Our PsyOps are different from your PsyOps

Goodness me, whatever will they think of next? Apparently, the recently launched EU operation in Bosnia (where the same NATO troops without most of the Americans merely exchanged one lot of badges for another) is considering the use of psychological operations (PsyOps). These will consist of them trying to persuade the local population that the troops are actually very friendly and want to bring peace and harmony. Oh, and also, please could you disarm and make our lives easier.

One EU military officer (nationality not mentioned) told the European Voice:
“In Bosnia, we see it [PsyOps] as a means to promote ethnic tolerance and to talk people into handing over illegal weapons. If you call it propaganda, that is OK. But propaganda is a loaded word. And our approach would be different to that of the US.”
Well, OF COURSE, it will be different. Ça va sans dire. Is not EVERYTHING the Europeans do different from the American approach? We fight wars differently, we spread propaganda differently.

Actually, the use of propaganda to fool the local population ….woops, sorry, to inform them of the good intentions of the invader goes back to at least the Trojan war. Was there not some business about a wooden horse?
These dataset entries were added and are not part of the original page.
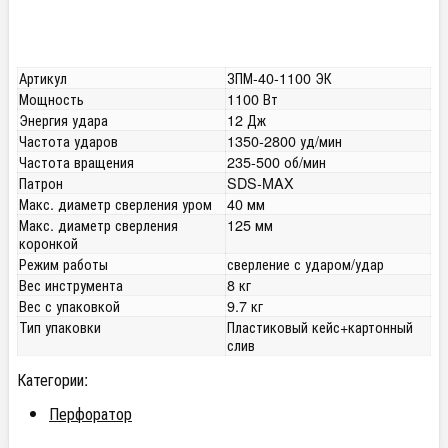
Артикул
ЗПМ-40-1100 ЭК
Мощность
1100 Вт
Энергия удара
12 Дж
Частота ударов
1350-2800 уд/мин
Частота вращения
235-500 об/мин
Патрон
SDS-MAX
Макс. диаметр сверления уром
40 мм
Макс. диаметр сверления
125 мм
коронкой
Режим работы
сверление с ударом/удар
Вес инструмента
8 кг
Вес с упаковкой
9.7 кг
Тип упаковки
Пластиковый кейс+картонный
слив
Категории:
Перфоратор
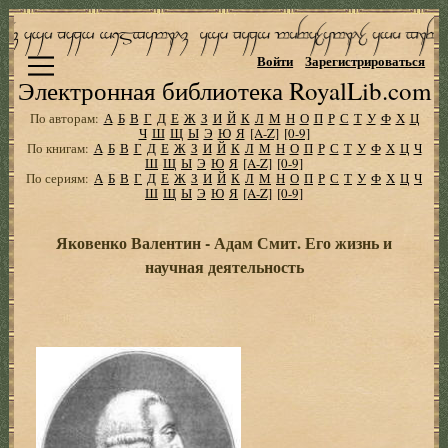
Войти
Зарегистрироваться
Электронная библиотека RoyalLib.com
По авторам:
А
Б
В
Г
Д
Е
Ж
З
И
Й
К
Л
М
Н
О
П
Р
С
Т
У
Ф
Х
Ц
Ч
Ш
Щ
Ы
Э
Ю
Я
[A-Z]
[0-9]
По книгам:
А
Б
В
Г
Д
Е
Ж
З
И
Й
К
Л
М
Н
О
П
Р
С
Т
У
Ф
Х
Ц
Ч
Ш
Щ
Ы
Э
Ю
Я
[A-Z]
[0-9]
По сериям:
А
Б
В
Г
Д
Е
Ж
З
И
Й
К
Л
М
Н
О
П
Р
С
Т
У
Ф
Х
Ц
Ч
Ш
Щ
Ы
Э
Ю
Я
[A-Z]
[0-9]
Яковенко Валентин - Адам Смит. Его жизнь и
научная деятельность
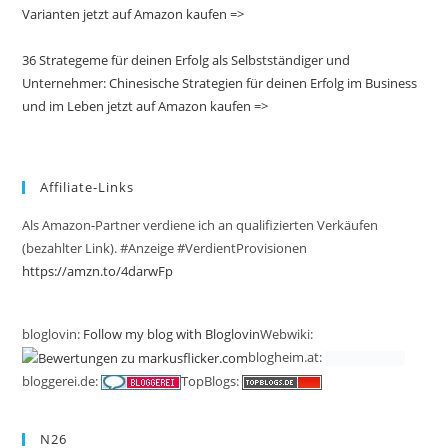
Varianten jetzt auf Amazon kaufen =>
36 Strategeme für deinen Erfolg als Selbstständiger und
Unternehmer: Chinesische Strategien für deinen Erfolg im Business
und im Leben jetzt auf Amazon kaufen =>
Affiliate-Links
Als Amazon-Partner verdiene ich an qualifizierten Verkäufen
(bezahlter Link). #Anzeige #VerdientProvisionen
https://amzn.to/4darwFp
bloglovin:
Follow my blog with Bloglovin
Webwiki:
blogheim.at:
bloggerei.de:
TopBlogs:
N26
An early example of PsyOp, I’d say, though the Greeks did have an unfair advantage – those serpents from the sea.

Seriously, though, how will this differ from the sort of information sent over in British aircrafts during the Second World War? Even the European Voice article mentions NATO’s propaganda offensive against Milosevic during the last stages of the Yugoslav war and the American leaflets in Iraq.
“The US defence department defines PsyOps as operations to convey information to an audience in order to influence their emotions, motives and behaviour. Its purpose is to induce or reinforce attitudes favourable to a military undertaking. In Iraq, PsyOps have included broadcasting messages outside mosques and sending emails to senior personnel in Saddam Hussein’s army, offering them clemency in return for help in locating weapons of mass destruction.”
As usual, we are told that the Europeans’ approach will be different, “more a hearts and minds exercise” (though what the American one was if not a “hearts and minds exercise” it is hard to tell) without specifying what those differences are.
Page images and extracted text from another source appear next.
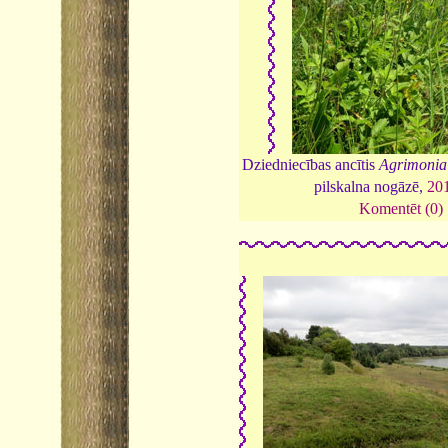
Dziedniecības ancītis
Agrimonia
pilskalna nogāzē,
20
Komentēt (0)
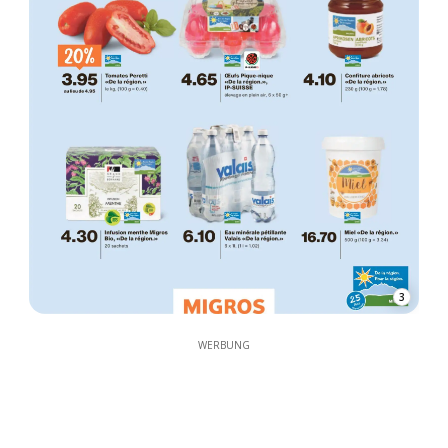
3
WERBUNG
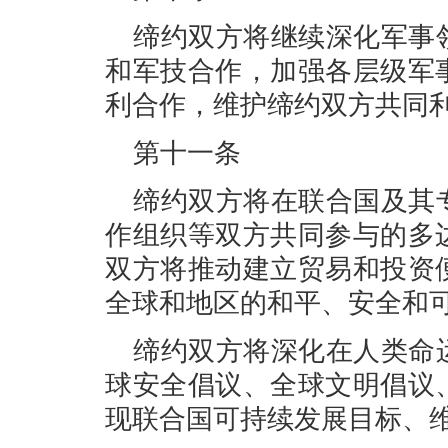
缔约双方将继续深化军事
和军技合作，加强各层级军
利合作，维护缔约双方共同
第十一条
缔约双方将在联合国及其
作组织等双方共同参与的多
双方将推动建立贸易和投资
全球和地区的和平、安全和
缔约双方将深化在人类命
球安全倡议、全球文明倡议
现联合国可持续发展目标、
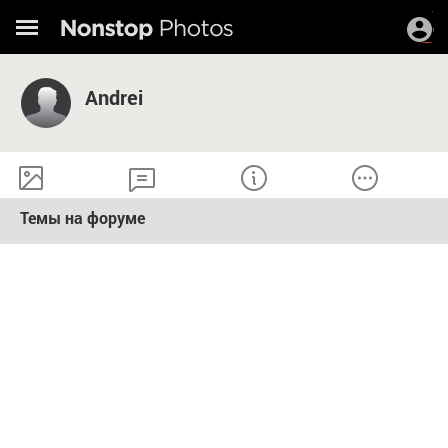
Andrei
Темы на форуме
According to Daniel Keohane of the perestroika europhile Centre for European Reform:
“People tend to like Europeans more. If I was advising Javier Solana [the EU’s high representative for foreign affairs], I would say emphasize the holistic approach. Say ‘yes, we have soldiers in your country. But we also have aid workers, diplomats, judges. So this is not just about stopping a conflict but we care about the reconstruction of your country too’.”
Muddled thinking, I fear. People do not necessarily like Europeans more. There is no sign of that anywhere and, in particular, they do not like “Europeans” in Bosnia, where they have not forgotten that it was the EU and various “Europeans” who remained obsessed with keeping the failing Yugoslavia together and resisted all attempts either to arm the Bosnians or to help them against Milosevic’s murderous thugs.
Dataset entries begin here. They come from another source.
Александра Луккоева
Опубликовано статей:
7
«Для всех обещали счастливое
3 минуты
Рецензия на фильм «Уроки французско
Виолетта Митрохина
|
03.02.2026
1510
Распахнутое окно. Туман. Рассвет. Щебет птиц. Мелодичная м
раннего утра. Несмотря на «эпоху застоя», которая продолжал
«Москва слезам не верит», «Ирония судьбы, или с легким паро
There is, however, a difference if Mr Keohane is to be believed. The Americans and other members of the coalition send engineeers, experts in finance to help the launch of a new currency and other suchlike people. The EU is taking in aid workers, whose “achievements” in the Balkans have been seriously criticized by the Court of Auditors, diplomats and judges. More jobs for the boys and girls. Very useful. Very “European”.